Saved entries

========

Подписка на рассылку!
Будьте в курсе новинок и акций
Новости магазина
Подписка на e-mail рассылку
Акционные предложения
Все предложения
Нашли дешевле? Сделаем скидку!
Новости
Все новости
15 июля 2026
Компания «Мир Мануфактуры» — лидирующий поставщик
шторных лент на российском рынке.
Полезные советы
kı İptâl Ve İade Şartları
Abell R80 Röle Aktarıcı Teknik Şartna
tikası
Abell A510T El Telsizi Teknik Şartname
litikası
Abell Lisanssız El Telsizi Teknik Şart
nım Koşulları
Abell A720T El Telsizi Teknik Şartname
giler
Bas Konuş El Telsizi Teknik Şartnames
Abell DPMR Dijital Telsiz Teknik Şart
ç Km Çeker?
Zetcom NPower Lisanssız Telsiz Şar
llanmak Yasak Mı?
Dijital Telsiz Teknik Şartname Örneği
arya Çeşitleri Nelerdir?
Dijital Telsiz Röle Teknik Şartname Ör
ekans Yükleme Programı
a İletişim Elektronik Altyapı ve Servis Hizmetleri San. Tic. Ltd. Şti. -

========

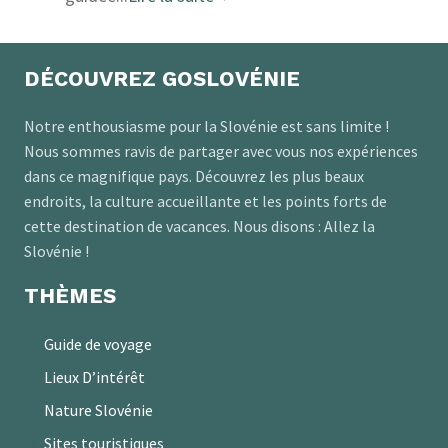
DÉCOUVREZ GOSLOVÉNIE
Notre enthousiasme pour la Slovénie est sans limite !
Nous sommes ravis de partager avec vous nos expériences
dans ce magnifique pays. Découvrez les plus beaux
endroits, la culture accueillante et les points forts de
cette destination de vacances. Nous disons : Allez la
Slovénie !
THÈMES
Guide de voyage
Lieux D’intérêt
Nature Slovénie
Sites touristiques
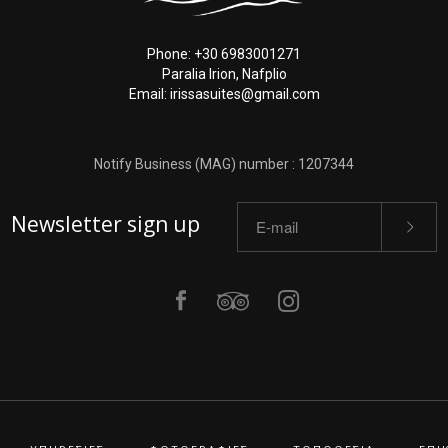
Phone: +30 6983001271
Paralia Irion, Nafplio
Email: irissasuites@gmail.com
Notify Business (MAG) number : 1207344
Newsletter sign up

========

What to do: The word to find is "Nous". Copy every line of the data that holds it.

Solved exercise:
Nous sommes ravis de partager avec vous nos expériences
cette destination de vacances. Nous disons : Allez la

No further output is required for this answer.